Then, for example, with the Bichos (Critters) [small manipulative sculptures], we’re going to have some kind of large pedestal or table where you will look at a cluster of the original Bichos in all their different sizes. Then, rather than having replicas available on a table, [we’ve decided] to work with what we’re calling “facilitators.” They are people who’ve been trained in either performance or dance, so that they have some sense of their own body but also of an audience and how to interact with an audience. Those people will be in the exhibition and bring to each viewer at various points in the exhibition a Bicho, and engage one-on-one with the audience, interactively and in a conversation. The other thing that is interesting, that was pointed out by a number of people who’ve re-staged her works, is how important the verbal is. We tend to forget this in all of these documentary images. As you’re interacting with these things, say you’re putting on Clark’s rubber coat or you’re activating the breathing tube, there is conversation, there is a kind of sociality to it.
Clark’s work and her career are so elliptical, she comes back to certain thematics over and over that you can trace sometimes from very early paintings and drawings. For example, take the notion of the spiral, which you can see in the very earliest work and various late works. We thought that it would be interesting if you could stand in front of her early painting of a staircase and then turn around and have a facilitator come up to you with a Bicho that also has within it a spiral motion. That way, you’d be looking at a static image where the movement begins, or the representation of movement begins, and then you could actually experience it by manipulating the Bicho. We liked the idea that the live person could, maybe, push at juxtapositions; whereas, if you just encounter all the replicas on a table, then you’re just standing there with a bunch of replicas. One of the things we felt wasn’t satisfactory is this encountering of a pedestal of dead objects. For me that distance between the pedestal of dead objects and the potential of liveness could only be bridged with a live person facilitating it. The therapies are a different question.

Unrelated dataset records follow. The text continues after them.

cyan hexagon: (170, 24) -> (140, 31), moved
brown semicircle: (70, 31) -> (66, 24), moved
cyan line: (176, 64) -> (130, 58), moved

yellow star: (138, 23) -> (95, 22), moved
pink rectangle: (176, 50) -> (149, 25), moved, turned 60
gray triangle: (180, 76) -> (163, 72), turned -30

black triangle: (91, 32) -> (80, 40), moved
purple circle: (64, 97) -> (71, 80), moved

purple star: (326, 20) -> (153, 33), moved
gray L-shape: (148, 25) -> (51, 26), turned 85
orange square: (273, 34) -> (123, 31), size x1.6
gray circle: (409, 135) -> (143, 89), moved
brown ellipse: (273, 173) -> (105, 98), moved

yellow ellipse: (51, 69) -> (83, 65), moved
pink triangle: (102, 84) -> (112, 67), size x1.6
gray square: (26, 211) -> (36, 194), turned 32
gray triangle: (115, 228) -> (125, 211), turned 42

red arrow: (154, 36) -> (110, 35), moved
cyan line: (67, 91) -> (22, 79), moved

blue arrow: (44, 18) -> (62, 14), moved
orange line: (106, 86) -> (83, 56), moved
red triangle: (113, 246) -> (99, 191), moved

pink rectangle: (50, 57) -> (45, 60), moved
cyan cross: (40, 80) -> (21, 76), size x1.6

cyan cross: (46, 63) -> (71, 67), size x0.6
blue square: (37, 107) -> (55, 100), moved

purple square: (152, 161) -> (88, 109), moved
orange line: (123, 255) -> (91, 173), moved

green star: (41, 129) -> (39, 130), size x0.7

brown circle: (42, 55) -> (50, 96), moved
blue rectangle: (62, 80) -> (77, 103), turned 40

![](http://api.x-traonline.org/wp-content/uploads/2014/09/171_Clark_2_2286_50_cccr_Print1.jpg)
Installation view of Lygia Clark: The Abandonment of Art, 1948–1988 at The Museum of Modern Art, New York (May 10–August 24, 2014). Photo: Thomas Griesel. © 2014 The Museum of Modern Art.

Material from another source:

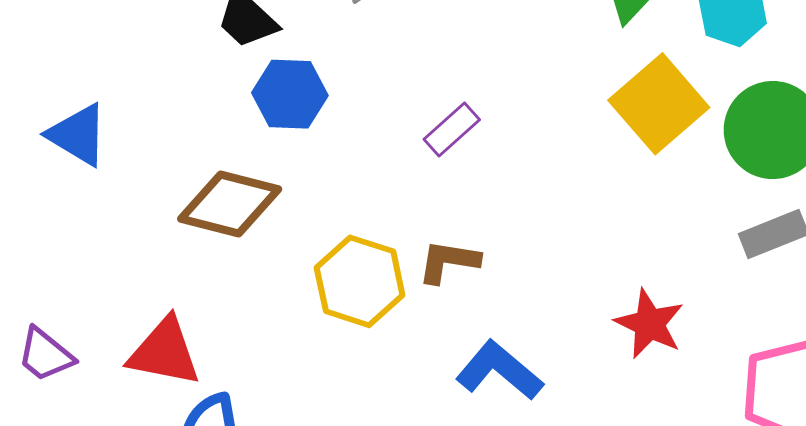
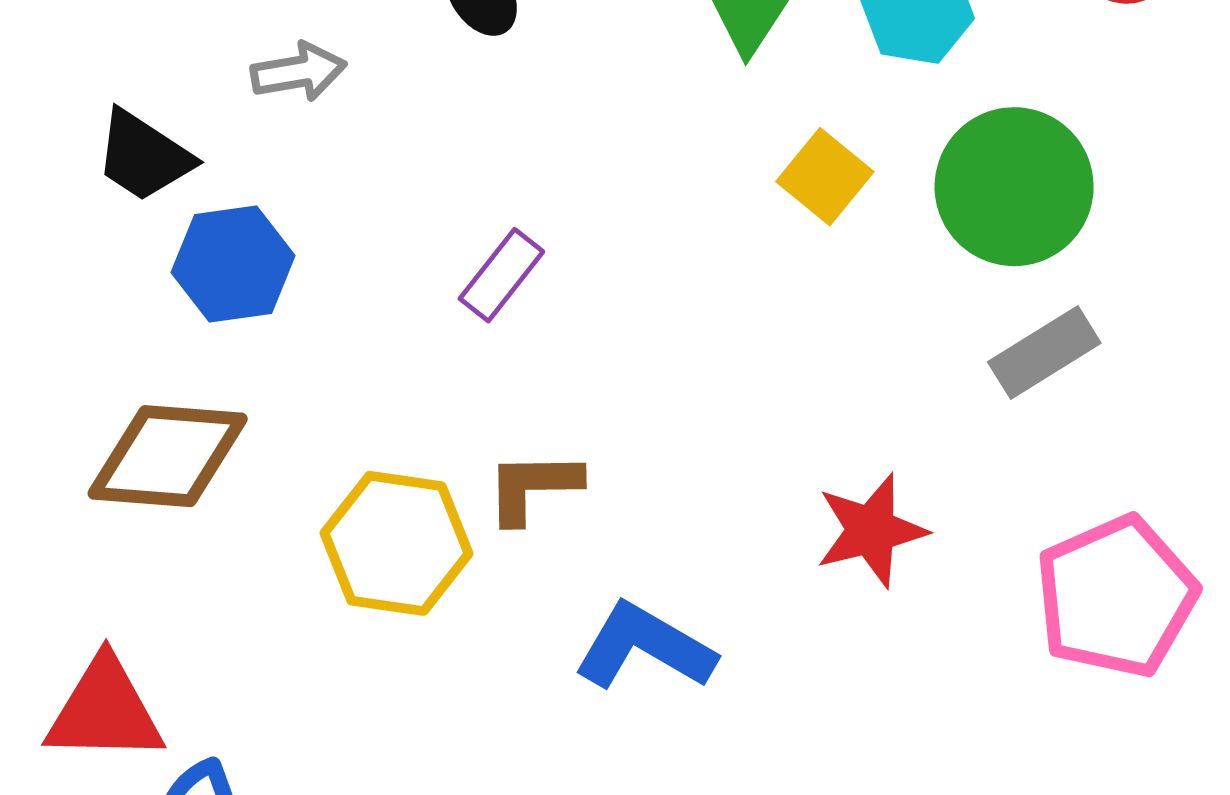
yellow square: (659, 104) -> (825, 177), size x0.6
red star: (649, 324) -> (871, 530), turned -30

JM: This is the first large-scale presentation of Clark’s work in the United States. What approaches did you take for showing her work in that context, specifically New York, and not in her native country, Brazil?
CB: I think that there are ways in which the work can be read—and I’m really interested in this although I’m not the most qualified person to read it this way—in terms of Brazilian political history. There are a few scholars, including Suely Rolnik, who have written about it this way. It so much has to do with the situation of dictatorship and the restriction of the body. And, the political body and incarceration seems key. But in the United States, I think the challenge is to keep some of that intact, but then to also recognize that it’s just not going to be read the same way because we don’t have that history. Then the condition of the audience in New York, at least the contemporary art audience, is a very particular one because it is now immersed in these questions of performance and re-performance within the museum. So there’s a certain kind of viewer that is going to know about Tino Seghal, Marina Abramovic´, and Allan Kaprow, and bring a real criticality to what we do. And they expect us, to some extent, to get it right in terms of re-performance.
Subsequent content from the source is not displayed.